Paints a true-life picture of ordinary people with human consciences defying their orders and the law to do the right thing when bureaucracy fails them.
I’m “biast” (pro): nothing

I’m “biast” (con): nothing

(what is this about? see my critic’s minifesto)

Well, this is horrifying. I’ve never quite understood just what the hell the U.S. thought it was doing in Vietnam — I know, I know: something about peeing our collective pants over commies — and I knew it ended badly. But I never realized before Last Days in Vietnam, part of PBS’s documentary series American Experience, just how very badly it ended, particularly for the people of Saigon who had helped the Americans there. Of course I’d seen that famous photo of the helicopter on the roof of the U.S. embassy — which wasn’t, in fact, the U.S. embassy, as explained here — but I never really got why people were escaping at the last minute like that. (Not even after Miss Saigon!)

Now, filmmaker Rory Kennedy explains it all, pulling together an incredible collection of historical footage and new interviews to paint a picture of ordinary people with human consciences defying their orders and the law to do the right thing when the bureaucracy they were servants of told them to do the wrong thing.
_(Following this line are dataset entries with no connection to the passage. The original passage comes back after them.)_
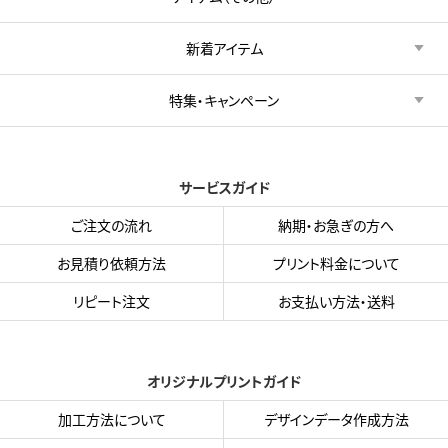
新着アイテム
特集・キャンペーン
サービスガイド
ご注文の流れ
納期・お急ぎの方へ
お見積り依頼方法
プリント料金について
リピート注文
お支払い方法・送料
オリジナルプリントガイド
加工方法について
デザインデータ作成方法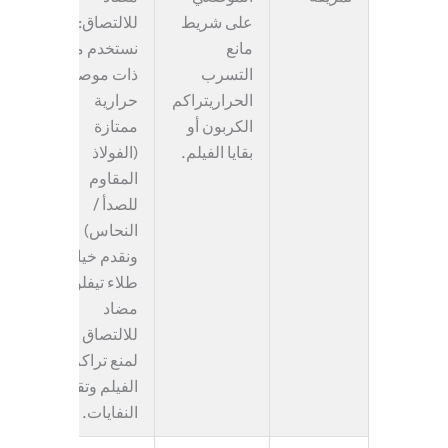
على
شريط
للالتصاق
:نحن
مانع
نستخدم مواد
التسرب
ذات موصلية
الحراري
تراكم
حرارية
الكربون أو
ممتازة
بقايا الفيلم.
(الفولاذ
المقاوم
للصدأ /
النحاس)
ونقدم خيارًا
طلاء تيفلون
مضاد
للالتصاق
لمنع تراكم
الفيلم وتقليل
النفايات.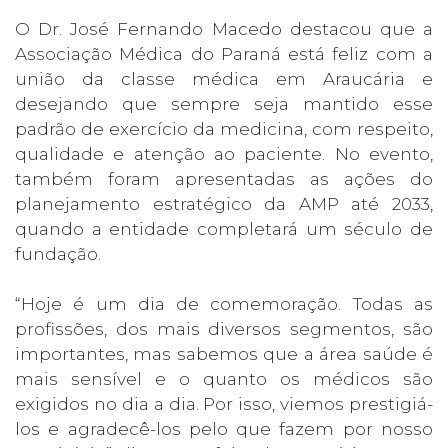
O Dr. José Fernando Macedo destacou que a
Associação Médica do Paraná está feliz com a
união da classe médica em Araucária e
desejando que sempre seja mantido esse
padrão de exercício da medicina, com respeito,
qualidade e atenção ao paciente. No evento,
também foram apresentadas as ações do
planejamento estratégico da AMP até 2033,
quando a entidade completará um século de
fundação.
“Hoje é um dia de comemoração. Todas as
profissões, dos mais diversos segmentos, são
importantes, mas sabemos que a área saúde é
mais sensível e o quanto os médicos são
exigidos no dia a dia. Por isso, viemos prestigiá-
los e agradecê-los pelo que fazem por nosso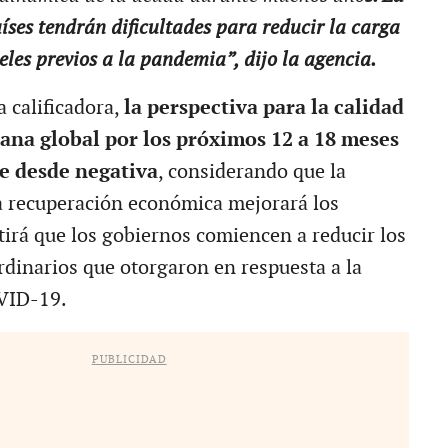
íses tendrán dificultades para reducir la carga
eles previos a la pandemia”, dijo la agencia.
 calificadora,
la perspectiva para la calidad
rana global por los próximos 12 a 18 meses
e desde negativa
, considerando que la
a recuperación económica mejorará los
tirá que los gobiernos comiencen a reducir los
rdinarios que otorgaron en respuesta a la
VID-19.
PUBLICIDAD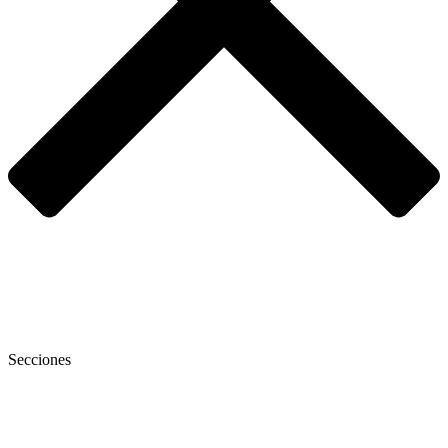
Secciones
Basically, this: In April 1975, the North Vietnamese were on their apparently unstoppable way to Saigon, and the Americans had orders to evacuate, and never mind getting their families out (many American men had married and/or had kids with Vietnamese women), or getting out the South Vietnamese who had worked with them. But the North Vietnamese were executing anyone and everyone they took a dislike to, civilian or not. So some Americans set up “makeshift airlifts” and “underground railroads” in order to get as many people out as possible. Plenty were still left behind.
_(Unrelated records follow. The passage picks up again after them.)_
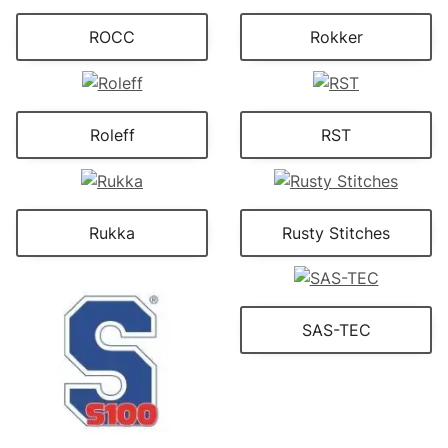
ROCC
Rokker
Roleff
RST
Rukka
Rusty Stitches
SAS-TEC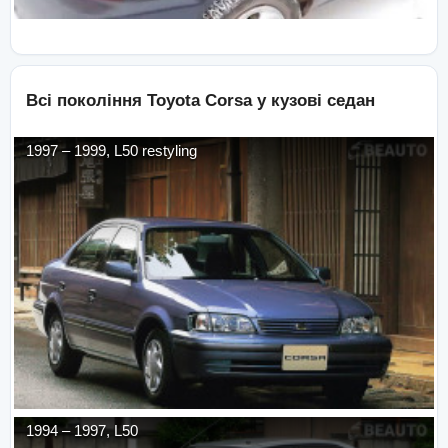
Всі покоління
Toyota
Corsa
у кузові
седан
1997
–
1999
,
L50 restyling
1994
–
1997
,
L50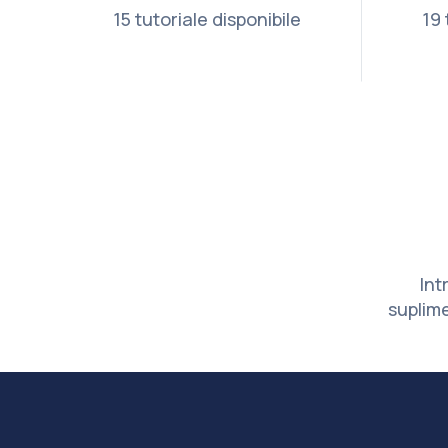
15 tutoriale disponibile
19 
Int
suplime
Some of the historical footage Kennedy digs up is stuff I’d never seen before, and downright chilling (like people rushing a jet airliner as it’s taking off). Some of it is just plain fucking insane (like sailors on an aircraft carrier pushing perfectly good helicopters off the side into the drink to make room for more to land). All of it is positively apocalyptic in a way that no other movie about Vietnam has managed to be before. But mostly, Last Days in Vietnam is a magnificent portrait of how the prescribed order breaks down — and rightly so — when it no longer serves human need, and a new one rises to take its place.